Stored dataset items
▼
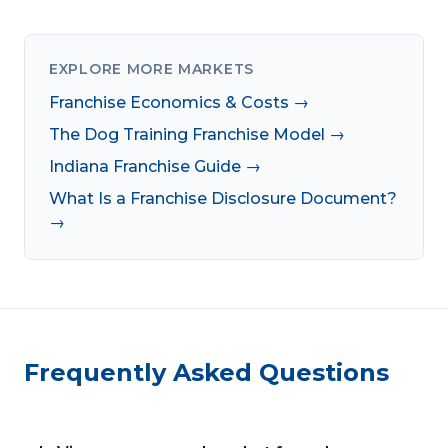
EXPLORE MORE MARKETS
Franchise Economics & Costs →
The Dog Training Franchise Model →
Indiana Franchise Guide →
What Is a Franchise Disclosure Document?
→
Frequently Asked Questions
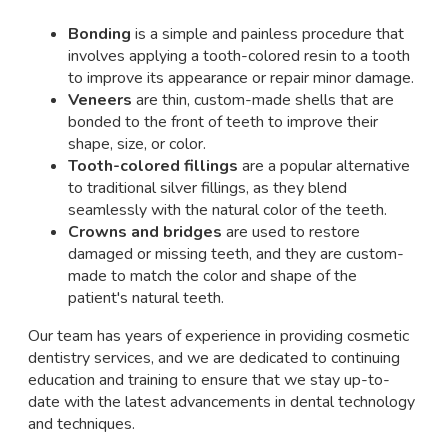
Bonding
is a simple and painless procedure that
involves applying a tooth-colored resin to a tooth
to improve its appearance or repair minor damage.
Veneers
are thin, custom-made shells that are
bonded to the front of teeth to improve their
shape, size, or color.
Tooth-colored fillings
are a popular alternative
to traditional silver fillings, as they blend
seamlessly with the natural color of the teeth.
Crowns and bridges
are used to restore
damaged or missing teeth, and they are custom-
made to match the color and shape of the
patient's natural teeth.
Our team has years of experience in providing cosmetic
dentistry services, and we are dedicated to continuing
education and training to ensure that we stay up-to-
date with the latest advancements in dental technology
and techniques.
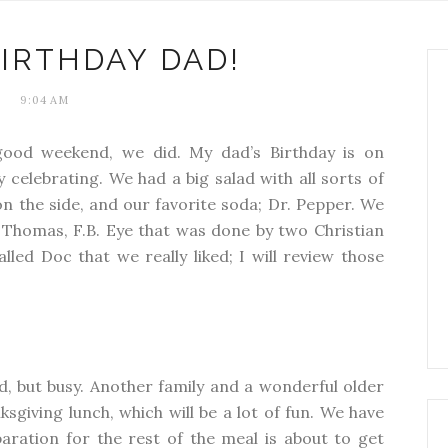
IRTHDAY DAD!
9:04 AM
good weekend, we did. My dad’s Birthday is on
celebrating. We had a big salad with all sorts of
a on the side, and our favorite soda; Dr. Pepper. We
 Thomas, F.B. Eye that was done by two Christian
led Doc that we really liked; I will review those
d, but busy. Another family and a wonderful older
ksgiving lunch, which will be a lot of fun. We have
aration for the rest of the meal is about to get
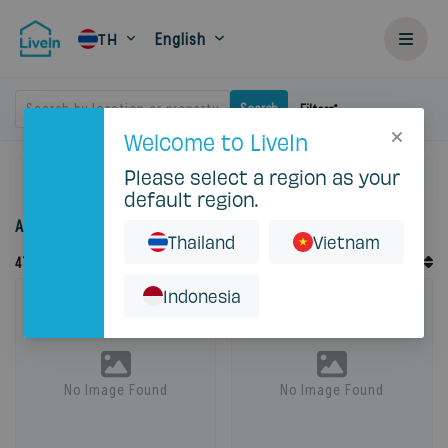
English
TH
Search by location or property
Search
Filters
Welcome to LiveIn
Please select a region as your
Home
Rent
default region.
Accommodation for rent in Thailand
Thailand
Vietnam
Default Order
47
Records
Sort By
Indonesia
No Image Found
No Image Found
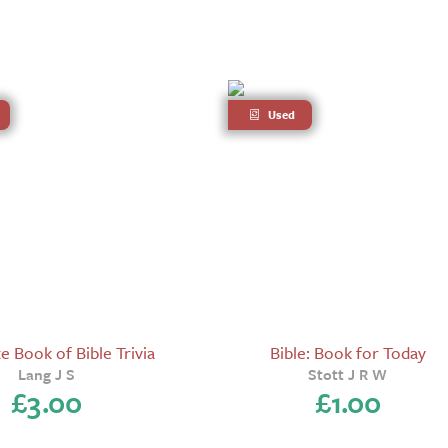
Used
 Book of Bible Trivia
Bible: Book for Today
Lang J S
Stott J R W
£
3.00
£
1.00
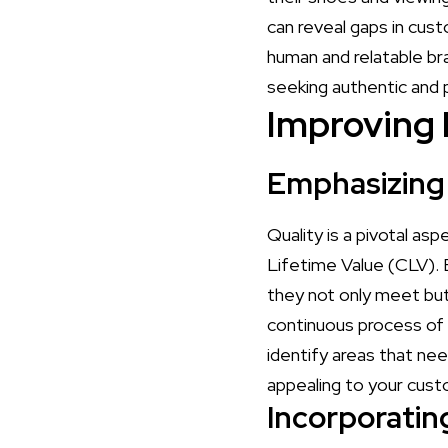
can reveal gaps in cus
human and relatable br
seeking authentic and 
Improving 
Emphasizing 
Quality is a pivotal as
Lifetime Value (CLV). 
they not only meet bu
continuous process of
identify areas that ne
appealing to your cus
Incorporati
▲
> What you need to do:
Leave out the pictures and restate, word for word, the lines from the top of the data through the line containing "led Doc that", both included.

> Solution to the problem:
EXPLORE MORE MARKETS
Franchise Economics & Costs →
The Dog Training Franchise Model →
Indiana Franchise Guide →
What Is a Franchise Disclosure Document?
→
Frequently Asked Questions
Bonding
is a simple and painless procedure that
involves applying a tooth-colored resin to a tooth
to improve its appearance or repair minor damage.
Veneers
are thin, custom-made shells that are
bonded to the front of teeth to improve their
shape, size, or color.
Tooth-colored fillings
are a popular alternative
to traditional silver fillings, as they blend
seamlessly with the natural color of the teeth.
Crowns and bridges
are used to restore
damaged or missing teeth, and they are custom-
made to match the color and shape of the
patient's natural teeth.
Our team has years of experience in providing cosmetic
dentistry services, and we are dedicated to continuing
education and training to ensure that we stay up-to-
date with the latest advancements in dental technology
and techniques.
IRTHDAY DAD!
9:04 AM
good weekend, we did. My dad’s Birthday is on
celebrating. We had a big salad with all sorts of
a on the side, and our favorite soda; Dr. Pepper. We
 Thomas, F.B. Eye that was done by two Christian
led Doc that we really liked; I will review those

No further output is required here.